____ RECORDS FOR THIS EXERCISE

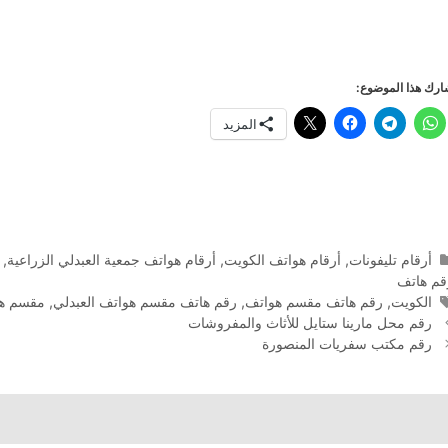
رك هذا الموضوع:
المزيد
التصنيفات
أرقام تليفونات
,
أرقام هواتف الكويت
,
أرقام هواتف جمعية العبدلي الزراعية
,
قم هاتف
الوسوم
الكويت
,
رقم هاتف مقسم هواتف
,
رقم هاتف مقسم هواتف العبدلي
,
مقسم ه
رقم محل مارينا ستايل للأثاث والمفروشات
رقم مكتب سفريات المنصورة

________
____ RECORDS FOR THIS EXERCISE

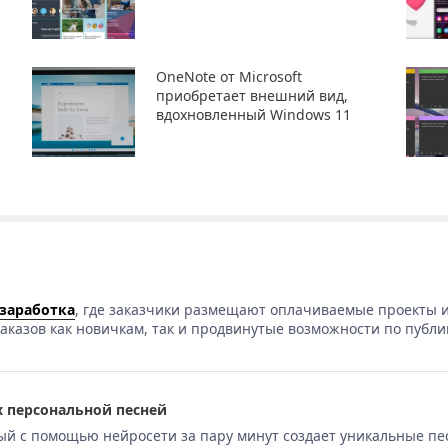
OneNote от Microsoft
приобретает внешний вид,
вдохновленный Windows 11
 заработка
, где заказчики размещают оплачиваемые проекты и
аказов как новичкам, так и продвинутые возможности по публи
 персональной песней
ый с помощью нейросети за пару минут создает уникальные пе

________

▶ _WORK TASK_: Using the records above, restate word for word the lines from the one with "أرقام هواتف جمعية العبدلي الزراعية" through the one with "رقم مكتب سفريات المنصورة", both included.

▶ _SOLUTION TO THE PROBLEM_:
أرقام هواتف جمعية العبدلي الزراعية
,
قم هاتف
الوسوم
الكويت
,
رقم هاتف مقسم هواتف
,
رقم هاتف مقسم هواتف العبدلي
,
مقسم ه
رقم محل مارينا ستايل للأثاث والمفروشات
رقم مكتب سفريات المنصورة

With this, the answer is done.